Subtask 1: Survivability modeling in 5G network slicing (starting 04.2021)
Digitalized cyber physical systems should resist and handle massive outages caused by various cyber incidents and natural disasters. Cyber incidents include incidents and accidents which cause outages with significant or catastrophic consequences of communication systems and services, and consequently for critical infrastructures that are digitalized and that depend on communication services. The root causes range from human made malicious cyberattacks, sabotage, misconfiguration and mis-operation, system design flaws w.r.t. software and hardware, random technical failures, to natural disasters. Even with very different root causes, the consequences for the system operation may be the same, but the mitigation and protection might be very different. This task has a specific focus on how to assess the recovery of a system after a massive outage. A framework for quantifying survivability is developed and will be extended. A holistic approach is taken to study (critical) cyber physical infrastructures with 5G/6G networks as a core element in a system-of-systems “digital ecosystem”. The framework can model various use cases that are relevant for the NORCICS partners, and we may for instance investigate and compare alternative recovery and mitigation strategies.

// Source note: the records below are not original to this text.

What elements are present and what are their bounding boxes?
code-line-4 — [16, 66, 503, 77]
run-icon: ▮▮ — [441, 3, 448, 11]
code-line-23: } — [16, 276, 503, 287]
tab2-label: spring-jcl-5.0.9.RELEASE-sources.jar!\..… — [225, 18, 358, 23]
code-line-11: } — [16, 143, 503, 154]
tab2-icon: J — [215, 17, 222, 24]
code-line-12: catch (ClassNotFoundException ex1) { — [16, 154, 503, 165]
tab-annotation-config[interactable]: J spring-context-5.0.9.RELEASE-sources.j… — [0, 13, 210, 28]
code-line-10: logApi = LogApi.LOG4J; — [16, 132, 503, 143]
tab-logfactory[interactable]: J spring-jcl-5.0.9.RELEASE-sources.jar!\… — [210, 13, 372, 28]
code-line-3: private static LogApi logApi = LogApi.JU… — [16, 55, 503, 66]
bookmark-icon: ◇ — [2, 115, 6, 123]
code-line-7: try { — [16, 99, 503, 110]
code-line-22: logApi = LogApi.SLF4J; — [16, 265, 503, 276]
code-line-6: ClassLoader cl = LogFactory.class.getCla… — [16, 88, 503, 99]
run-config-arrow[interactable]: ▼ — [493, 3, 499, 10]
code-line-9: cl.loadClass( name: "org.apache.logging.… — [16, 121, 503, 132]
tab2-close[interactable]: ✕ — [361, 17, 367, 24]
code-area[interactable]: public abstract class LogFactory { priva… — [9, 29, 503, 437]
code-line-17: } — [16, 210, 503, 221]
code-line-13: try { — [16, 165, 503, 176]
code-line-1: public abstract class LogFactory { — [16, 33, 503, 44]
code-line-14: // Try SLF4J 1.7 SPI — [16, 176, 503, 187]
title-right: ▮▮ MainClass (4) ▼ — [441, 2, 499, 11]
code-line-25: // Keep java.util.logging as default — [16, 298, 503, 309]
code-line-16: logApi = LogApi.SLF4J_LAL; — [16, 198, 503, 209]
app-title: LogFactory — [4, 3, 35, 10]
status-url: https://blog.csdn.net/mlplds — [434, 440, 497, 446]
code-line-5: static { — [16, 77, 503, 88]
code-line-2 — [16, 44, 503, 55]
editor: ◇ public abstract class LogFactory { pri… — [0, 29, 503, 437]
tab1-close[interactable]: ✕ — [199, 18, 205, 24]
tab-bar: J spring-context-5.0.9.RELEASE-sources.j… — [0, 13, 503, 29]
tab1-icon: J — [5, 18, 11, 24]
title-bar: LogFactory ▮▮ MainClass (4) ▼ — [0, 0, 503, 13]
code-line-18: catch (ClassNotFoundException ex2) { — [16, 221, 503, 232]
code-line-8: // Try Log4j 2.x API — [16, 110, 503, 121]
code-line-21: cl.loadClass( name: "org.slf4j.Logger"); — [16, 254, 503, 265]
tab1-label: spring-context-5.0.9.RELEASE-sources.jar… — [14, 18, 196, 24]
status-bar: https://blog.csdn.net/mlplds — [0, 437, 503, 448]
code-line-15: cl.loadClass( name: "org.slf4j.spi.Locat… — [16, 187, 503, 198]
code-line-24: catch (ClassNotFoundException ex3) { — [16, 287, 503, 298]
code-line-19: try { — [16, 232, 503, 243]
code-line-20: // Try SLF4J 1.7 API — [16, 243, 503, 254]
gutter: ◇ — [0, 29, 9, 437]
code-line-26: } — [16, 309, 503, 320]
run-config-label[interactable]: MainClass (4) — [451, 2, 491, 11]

Subtask 2: Secure and reliable softwarization in the context of 5G and beyond (starting 01.2022)
Network softwarization is one of the key paradigms for 5G and beyond, changing the way networks are built, managed, and operated. It follows IT world paradigms like cloud native or DevOps to enable highly scalable, resilient, and manageable applications, which at the same time require customization to networking scenarios. Those paradigms accept the occurrence of failures, bugs, and misconfigurations, and aim at rapidly rolling out updates in live systems reducing down and repair times. Applying those IT concepts to networking results in increased complexity and thus increases the risk and impact of failures. To overcome these drawbacks, mechanisms to proactively identify and assess their impact are required, thus assuring secure and reliable system operation.
Subtask 3: Use-case integration in 5G infrastructure (starting 01.2024)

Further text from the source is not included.